What is expected: Start at the line with "related changes: neutralizing the" in the records below, stop at the line with "modest equity overweight led by large-cap", and return every line in that span exactly, the two end lines included.

** Opening Data extract block **

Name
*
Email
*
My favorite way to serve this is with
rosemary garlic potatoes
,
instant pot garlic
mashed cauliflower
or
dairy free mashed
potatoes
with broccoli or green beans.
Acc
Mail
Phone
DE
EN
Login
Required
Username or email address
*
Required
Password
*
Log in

** Closing Data extract block **
** Opening Data extract block **

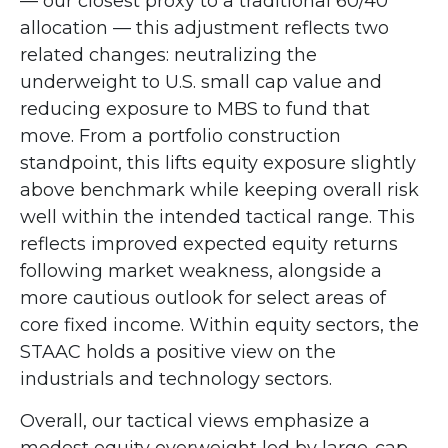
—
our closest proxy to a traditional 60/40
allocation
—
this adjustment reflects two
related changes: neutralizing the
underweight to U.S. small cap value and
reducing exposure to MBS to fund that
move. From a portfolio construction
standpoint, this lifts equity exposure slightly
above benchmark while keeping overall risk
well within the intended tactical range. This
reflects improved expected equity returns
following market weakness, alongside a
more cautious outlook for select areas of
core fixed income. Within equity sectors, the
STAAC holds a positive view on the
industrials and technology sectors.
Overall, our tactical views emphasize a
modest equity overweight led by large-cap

** Closing Data extract block **

Solution for this exercise:
related changes: neutralizing the
underweight to U.S. small cap value and
reducing exposure to MBS to fund that
move. From a portfolio construction
standpoint, this lifts equity exposure slightly
above benchmark while keeping overall risk
well within the intended tactical range. This
reflects improved expected equity returns
following market weakness, alongside a
more cautious outlook for select areas of
core fixed income. Within equity sectors, the
STAAC holds a positive view on the
industrials and technology sectors.
Overall, our tactical views emphasize a
modest equity overweight led by large-cap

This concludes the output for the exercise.